Some interesting new (to me) radio techniques…

The Knightsqrss mailing list still intrigues me, although my own qrss beacon has been off the air for a while (I’m trying to get around to homebrewing its replacement, but have been distracted by other facets of life for a while). Recently, Eddie G3ZJO offered this rather interesting circuit which I scratched my head about for a while:

wspr-organ-cct

This “WSPR-ORGAN” is an interesting idea. It uses a 74HC86 Quad Exclusive NOR gate in a clever way. Two of the gates are configured as oscillators/inverters fed by a pair of identical crystals, one running with a fixed capacitance, the other with some capacitance switched in via a control signal. The output of these two oscillators is fed in to a third XNOR gate which serves as a mixer, producing sum and differences of the two signals. Eddie is interested in the difference, which is small (in the audible range) and which has little drift, since the two oscillators will likely have identical drift characteristics which will cancel out when using the signal to get the difference signal. What we essentially have is a very precise voltage controlled oscillator which puts out a signal in the audio range. Pretty neat.

The resulting discussion on the Knights was similarly interesting, and lead me to a series of interesting web pages. I hadn’t seen the 74HC86 used in this application before, but a little quick Googling lead me to Ian, VK3KRI’s page on using the 74HC86 as a crystal synthesizer. A diversion into the world of “subharmonic” mixers yielded a link to this interesting receiver design for QRSS which uses a common 5.0688Mhz oscillator which is tricked to operate at twice the frequency to provide good reception around the QRSS watering hole at 10.140Mhz. This page also links to LA8AK’s page which explains some of the interesting mixer ideas.
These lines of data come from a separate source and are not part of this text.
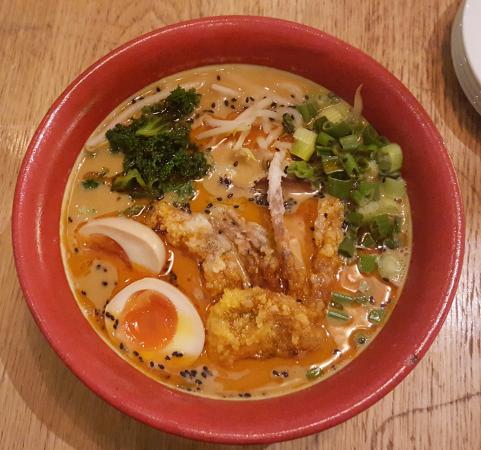 The width and height of the screenshot is (481, 450). I want to click on red bowl, so click(x=46, y=277), click(x=291, y=407), click(x=434, y=198), click(x=218, y=48). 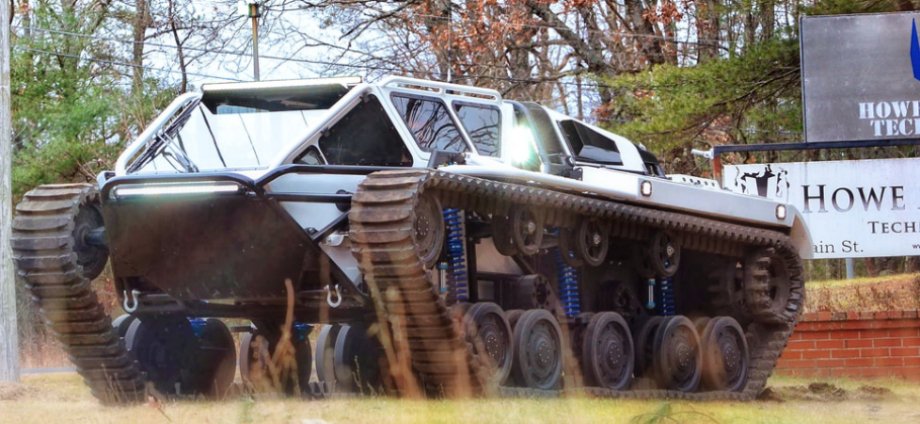 Where is `brick wall`? Image resolution: width=920 pixels, height=424 pixels. brick wall is located at coordinates (875, 343). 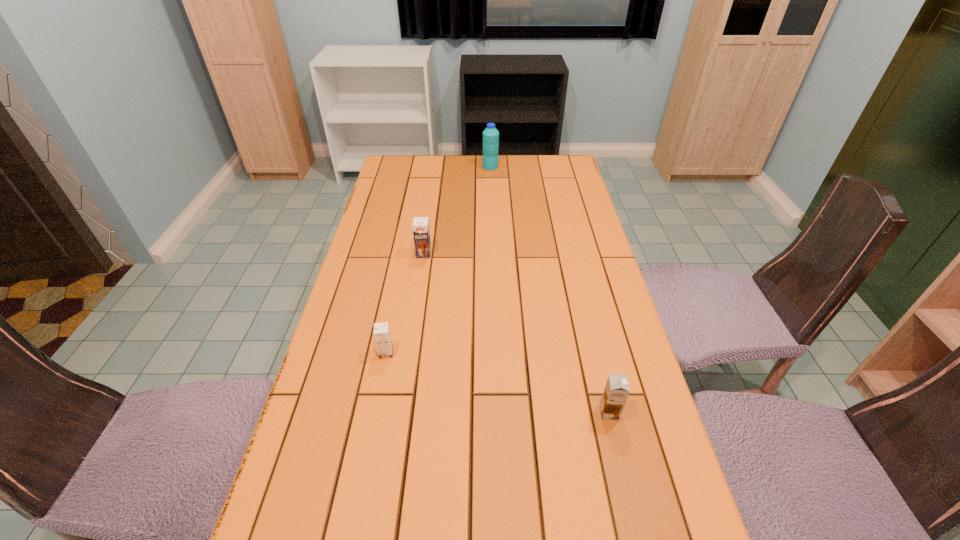 At what (x,y) coordinates should I click in order to perform the action: click on water bottle. Please return your answer as a coordinate pair (x, y). This screenshot has height=540, width=960. Looking at the image, I should click on [490, 135].

Identify the location of the farthest object. (490, 135).

Where is `the farthest chocolate milk`? This screenshot has height=540, width=960. the farthest chocolate milk is located at coordinates (421, 232).

You are a GUI agent. You are given a task and a screenshot of the screen. Output one action in this format:
    pyautogui.click(x=<x>, y=<y>)
    Task: Click on the second chocolate milk from right to left
    Image resolution: width=960 pixels, height=540 pixels.
    Given the screenshot: What is the action you would take?
    [421, 232]

Image resolution: width=960 pixels, height=540 pixels. I want to click on the rightmost chocolate milk, so click(616, 391).

What are the coordinates of `the rightmost object` in the screenshot? It's located at (616, 391).

What are the coordinates of `the shortest object` in the screenshot? It's located at (382, 336).

The width and height of the screenshot is (960, 540). Find the location of `the second farthest chocolate milk`. the second farthest chocolate milk is located at coordinates (382, 336).

This screenshot has height=540, width=960. I want to click on free space located on the left of the second object from right to left, so click(x=458, y=166).

I want to click on blank area located 0.120m on the front label of the farthest chocolate milk, so click(420, 285). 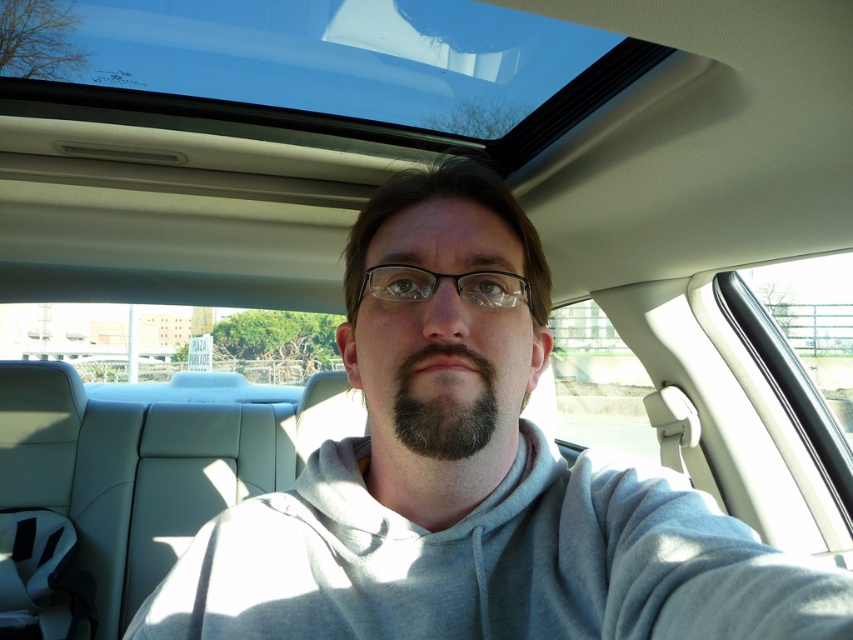 You are a photographer trying to capture a clear shot of the driver. The dark brown fuzzy beard at center and the black plastic glasses at center are both in the frame. Which object should you focus on to ensure the glasses are in sharp focus?

The dark brown fuzzy beard at center is in front of the black plastic glasses at center, so focusing on the beard will ensure the glasses are also in focus since they are behind it.

You are sitting in the driver seat of the car and want to check if the transparent glass sunroof at upper center is taller than the dark brown fuzzy beard at center. Can you confirm this?

The transparent glass sunroof at upper center is taller than the dark brown fuzzy beard at center according to the description.

You are sitting in the driver seat of a car with a sunroof. You notice a point at coordinate point (326, 67). What object in the car corresponds to this coordinate?

The transparent glass sunroof at upper center corresponds to the coordinate point (326, 67). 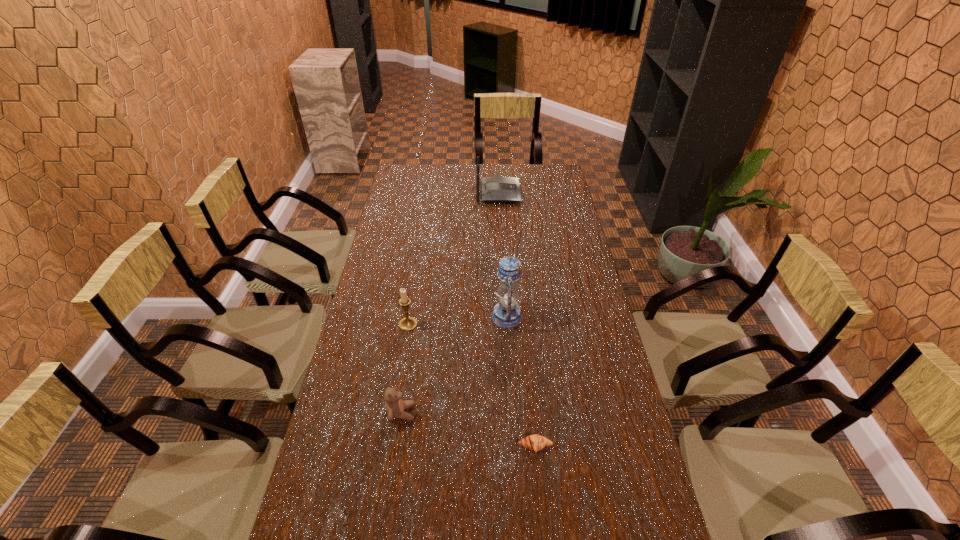 Where is `vacant space located 0.210m on the back of the candle holder`? The height and width of the screenshot is (540, 960). vacant space located 0.210m on the back of the candle holder is located at coordinates (416, 276).

I want to click on vacant region located 0.060m on the front-facing side of the router, so click(532, 193).

You are a GUI agent. You are given a task and a screenshot of the screen. Output one action in this format:
    pyautogui.click(x=<x>, y=<y>)
    Task: Click on the vacant space located 0.370m on the front-facing side of the second shortest object
    This screenshot has height=540, width=960.
    Given the screenshot: What is the action you would take?
    pyautogui.click(x=548, y=413)

At what (x,y) coordinates should I click in order to perform the action: click on vacant space positioned 0.170m on the front-facing side of the nearest object. Please return your answer as a coordinate pair (x, y). Looking at the image, I should click on (542, 525).

Identify the location of object present at the far edge. The height and width of the screenshot is (540, 960). (494, 189).

In order to click on candle holder present at the left edge in this screenshot , I will do `click(408, 323)`.

Locate an element on the screen. teddy bear located at the left edge is located at coordinates (395, 406).

Find the location of `free region at the far edge`. free region at the far edge is located at coordinates (433, 177).

At what (x,y) coordinates should I click in order to perform the action: click on vacant space at the left edge of the desktop. Please return your answer as a coordinate pair (x, y). Looking at the image, I should click on (409, 196).

Image resolution: width=960 pixels, height=540 pixels. What are the coordinates of `free location at the right edge` in the screenshot? It's located at (614, 436).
Too much for me to absorb before coffee, but all cool stuff.

Addendum: Checking the prices of Digikey reveals that 5.0688Mhz crystals are in fact a very common item, and can be had for about $.40 a piece. Frankly, the 10.140 Mhz crystals offered by Expanded Spectrum Systems aren’t exactly burdensome, but it’s interesting to see other designs which make use of even more common crystal frequencies.